I am now in taper mode for Texas 70.3 on Sunday. I am very excited to implement the lessons I learned at Oceanside 70.3. Here is the startlist. It’s shaping up to be a good battle. There should be live updates on Ironman.com that morning if you’re interested in following along. Thanks for reading!

By the way, check out all my sick Skechers running gear (Photo Cred: Eyes on Windsor):

11134087_950653588302685_8389914364806082088_oI made the switch back in December and it has proven to be a great choice. Loving the shoes.

8 thoughts on “In Defence of the Treadmill

  1. Hello Lionel,

    I too have come to embrace the treadmill. I believe the repeatability of conditions to be the biggest advantage and it is so convenient like the bike trainer. If your treadmill only goes 12mph why don’t you increase the grade. I keep my max. 10mph on 4% all the time and find that it doesn’t interfere with stride very much.

    Good luck this weekend. Canada will be cheering you on.

  2. Hi Lionel,

    While almost exclusive use of treadmill work is certainly working for you at this point (your progress in triathlon speaks for itself!), I do wonder if your performance might have been different (even better!) if you had been able to train on a wider variety of surface, incline and camber (including the treadmill)?

    As a sports scientist, while we we don’t always know the ‘why’ behind performance improvement, the ‘how’ and the ‘what’ tend to be more straightforward and introducing more variety into an athlete’s training program almost always results in an improvement. Consistent measurement of performance over the same gnarly trail run for example, may well result in even more surprises. Just a thought!

    Thankyou for the blog. It is excellent. I look forward to following your rise to the top.

    Best,
    Garth Fox
    PS I hope Woodway choose to send you that treadmill, you deserve it!

  3. Like you I ran exclusively on the treadmill from November until April. When I did do my first run outside this month I ran a hilly 21.1km and it went well (2min off a PB which was set on a flat course), but towards the end I was struggling on the hills and a couple days after the run my quads were really really sore. After that one run I haven’t had any issues at all though. Have you had this issue with our first run outdoors and on hills? I don’t really use the incline on my shitty treadmill so that may be to blame.
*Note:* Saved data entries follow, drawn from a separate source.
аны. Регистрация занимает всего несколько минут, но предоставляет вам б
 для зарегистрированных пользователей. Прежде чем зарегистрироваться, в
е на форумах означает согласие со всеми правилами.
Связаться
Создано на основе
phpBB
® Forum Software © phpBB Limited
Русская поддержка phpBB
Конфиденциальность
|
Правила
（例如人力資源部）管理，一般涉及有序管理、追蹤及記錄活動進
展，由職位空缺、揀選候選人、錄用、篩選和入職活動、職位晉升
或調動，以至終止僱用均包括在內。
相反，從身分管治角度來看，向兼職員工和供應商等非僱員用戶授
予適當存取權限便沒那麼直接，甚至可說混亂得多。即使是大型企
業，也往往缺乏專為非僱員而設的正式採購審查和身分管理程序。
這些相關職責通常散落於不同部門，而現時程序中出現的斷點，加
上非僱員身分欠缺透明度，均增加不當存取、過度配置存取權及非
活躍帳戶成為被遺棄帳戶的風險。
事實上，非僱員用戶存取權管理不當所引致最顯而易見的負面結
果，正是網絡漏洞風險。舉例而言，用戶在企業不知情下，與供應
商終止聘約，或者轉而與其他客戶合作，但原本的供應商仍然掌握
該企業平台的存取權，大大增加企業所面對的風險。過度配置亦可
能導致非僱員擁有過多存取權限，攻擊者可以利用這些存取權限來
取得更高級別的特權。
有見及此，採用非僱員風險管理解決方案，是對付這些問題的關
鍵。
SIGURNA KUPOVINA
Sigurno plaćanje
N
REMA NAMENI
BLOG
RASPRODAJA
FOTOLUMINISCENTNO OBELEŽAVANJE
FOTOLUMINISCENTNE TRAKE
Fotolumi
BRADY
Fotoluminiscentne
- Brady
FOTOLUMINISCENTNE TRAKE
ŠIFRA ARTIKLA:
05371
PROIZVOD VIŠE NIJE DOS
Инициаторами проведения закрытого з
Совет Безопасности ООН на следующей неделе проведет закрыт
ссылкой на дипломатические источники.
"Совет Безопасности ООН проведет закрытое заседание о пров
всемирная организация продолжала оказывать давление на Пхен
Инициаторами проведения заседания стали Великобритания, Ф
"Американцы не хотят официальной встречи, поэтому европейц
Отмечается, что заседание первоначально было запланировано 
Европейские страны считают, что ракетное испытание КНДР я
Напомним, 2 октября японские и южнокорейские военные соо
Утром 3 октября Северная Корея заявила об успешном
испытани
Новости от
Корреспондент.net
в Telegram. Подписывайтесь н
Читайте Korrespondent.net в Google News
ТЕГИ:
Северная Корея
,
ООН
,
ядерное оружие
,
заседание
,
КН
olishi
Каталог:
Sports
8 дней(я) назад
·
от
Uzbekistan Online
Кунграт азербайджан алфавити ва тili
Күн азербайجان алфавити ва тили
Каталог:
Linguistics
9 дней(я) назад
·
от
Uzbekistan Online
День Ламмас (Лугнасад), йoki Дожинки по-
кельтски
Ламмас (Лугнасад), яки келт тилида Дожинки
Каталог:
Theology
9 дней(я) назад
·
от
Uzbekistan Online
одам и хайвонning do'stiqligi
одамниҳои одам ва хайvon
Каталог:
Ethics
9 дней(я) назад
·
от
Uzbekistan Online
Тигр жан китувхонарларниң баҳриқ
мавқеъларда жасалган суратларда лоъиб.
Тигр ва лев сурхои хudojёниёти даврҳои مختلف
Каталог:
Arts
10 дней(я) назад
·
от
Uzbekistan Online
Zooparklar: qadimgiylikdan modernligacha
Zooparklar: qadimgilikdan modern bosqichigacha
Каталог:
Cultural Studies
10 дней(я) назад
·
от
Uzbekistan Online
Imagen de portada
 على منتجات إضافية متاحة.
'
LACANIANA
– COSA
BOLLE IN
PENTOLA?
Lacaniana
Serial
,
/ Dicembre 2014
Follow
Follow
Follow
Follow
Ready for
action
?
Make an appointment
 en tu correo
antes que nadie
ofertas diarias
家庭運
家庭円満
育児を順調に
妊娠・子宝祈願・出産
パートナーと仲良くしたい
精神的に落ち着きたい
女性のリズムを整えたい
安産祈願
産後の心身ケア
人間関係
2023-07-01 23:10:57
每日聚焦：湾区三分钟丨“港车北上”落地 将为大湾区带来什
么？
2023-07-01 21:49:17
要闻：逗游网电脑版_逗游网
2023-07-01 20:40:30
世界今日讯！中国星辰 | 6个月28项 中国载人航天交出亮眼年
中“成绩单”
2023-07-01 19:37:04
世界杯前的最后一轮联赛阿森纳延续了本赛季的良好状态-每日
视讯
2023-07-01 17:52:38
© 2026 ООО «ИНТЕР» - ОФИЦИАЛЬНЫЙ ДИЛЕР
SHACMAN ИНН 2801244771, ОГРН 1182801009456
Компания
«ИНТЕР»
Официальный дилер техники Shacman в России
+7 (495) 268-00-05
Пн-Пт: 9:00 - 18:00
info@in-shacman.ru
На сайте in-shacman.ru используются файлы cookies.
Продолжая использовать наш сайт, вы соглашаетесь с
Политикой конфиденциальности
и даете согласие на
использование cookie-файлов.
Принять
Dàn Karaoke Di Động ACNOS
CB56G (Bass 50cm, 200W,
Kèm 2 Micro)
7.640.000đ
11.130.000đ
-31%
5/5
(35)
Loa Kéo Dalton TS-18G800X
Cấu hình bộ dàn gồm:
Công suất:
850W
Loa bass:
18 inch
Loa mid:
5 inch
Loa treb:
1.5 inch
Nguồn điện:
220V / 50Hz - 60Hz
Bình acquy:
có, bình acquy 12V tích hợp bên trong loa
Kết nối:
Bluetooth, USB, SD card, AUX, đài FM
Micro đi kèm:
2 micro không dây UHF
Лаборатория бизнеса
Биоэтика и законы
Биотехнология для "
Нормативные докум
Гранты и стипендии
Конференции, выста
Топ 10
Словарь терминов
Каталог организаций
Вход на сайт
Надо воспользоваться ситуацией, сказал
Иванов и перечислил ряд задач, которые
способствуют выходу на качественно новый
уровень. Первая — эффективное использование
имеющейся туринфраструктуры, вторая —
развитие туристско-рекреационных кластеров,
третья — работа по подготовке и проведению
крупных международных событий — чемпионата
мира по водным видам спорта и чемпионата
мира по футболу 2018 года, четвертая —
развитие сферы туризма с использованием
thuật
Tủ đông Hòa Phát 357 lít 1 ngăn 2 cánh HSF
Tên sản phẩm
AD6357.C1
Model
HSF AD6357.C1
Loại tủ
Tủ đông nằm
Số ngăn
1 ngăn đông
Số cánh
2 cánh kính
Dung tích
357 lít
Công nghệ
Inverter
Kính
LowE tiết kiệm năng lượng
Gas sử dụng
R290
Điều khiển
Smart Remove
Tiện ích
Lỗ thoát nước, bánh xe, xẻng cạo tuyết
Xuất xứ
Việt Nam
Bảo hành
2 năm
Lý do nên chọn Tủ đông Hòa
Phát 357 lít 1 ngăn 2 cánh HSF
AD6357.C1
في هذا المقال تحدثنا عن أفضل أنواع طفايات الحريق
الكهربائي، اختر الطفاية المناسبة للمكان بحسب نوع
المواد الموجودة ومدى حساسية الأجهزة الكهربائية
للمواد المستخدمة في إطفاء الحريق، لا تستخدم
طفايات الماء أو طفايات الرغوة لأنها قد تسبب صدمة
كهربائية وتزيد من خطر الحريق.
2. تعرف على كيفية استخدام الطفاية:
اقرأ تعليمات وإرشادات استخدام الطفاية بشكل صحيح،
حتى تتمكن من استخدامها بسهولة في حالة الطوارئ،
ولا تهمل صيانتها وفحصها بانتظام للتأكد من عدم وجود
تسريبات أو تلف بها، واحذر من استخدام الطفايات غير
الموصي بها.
    And for what it’s worth, I would treat your endorsement of a treadmill with a great deal of respect. You should definitely put a package together and send it to some treadmill companies!

  4. Hi Lionel,
    Great Blog post. I too ran a majority of my mileage on the treadmill this winter season. The 140km mark for me was also a key point in which the legs started to feel good and strong. I’d never trained to that distance before.
    I’m loving the skechers shoes myself. Would love to get my hands on some of the apparel as well. Where can I buy that?
    Keep training hard.
    Rob

  5. Great Read Lionel!! Really appreciate the insight!!! Good luck this weekend in Texas! I’m sure you will apply the lessons learned from Oceanside and kick some A$$. Big respect to Frodeno / Potts, but that image of him passing you in Oceanside should provide major motivation for this week 🙂 It’s payback time 🙂 Good Luck.